Data: Begin

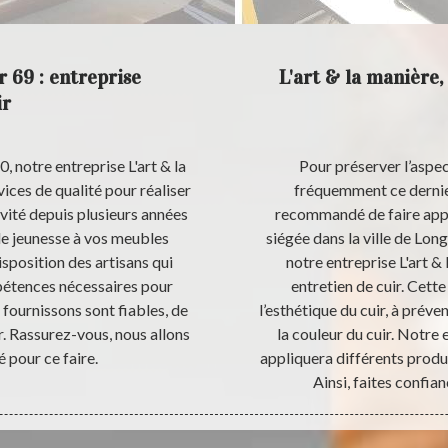
r 69 : entreprise
L'art & la manière,
ir
, notre entreprise L'art & la
Pour préserver l’aspect
ices de qualité pour réaliser
fréquemment ce dernier ;
vité depuis plusieurs années
recommandé de faire appel
e jeunesse à vos meubles
siégée dans la ville de Lo
sposition des artisans qui
notre entreprise L'art & 
pétences nécessaires pour
entretien de cuir. Cett
 fournissons sont fiables, de
l’esthétique du cuir, à préven
. Rassurez-vous, nous allons
la couleur du cuir. Notre 
é pour ce faire.
appliquera différents produi
Ainsi, faites confian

Data: End

A verbatim copy of the material, pictures excluded, is what must be produced.

r 69 : entreprise
L'art & la manière,
ir
, notre entreprise L'art & la
Pour préserver l’aspect
ices de qualité pour réaliser
fréquemment ce dernier ;
vité depuis plusieurs années
recommandé de faire appel
e jeunesse à vos meubles
siégée dans la ville de Lo
sposition des artisans qui
notre entreprise L'art & 
pétences nécessaires pour
entretien de cuir. Cett
 fournissons sont fiables, de
l’esthétique du cuir, à préven
. Rassurez-vous, nous allons
la couleur du cuir. Notre 
é pour ce faire.
appliquera différents produi
Ainsi, faites confian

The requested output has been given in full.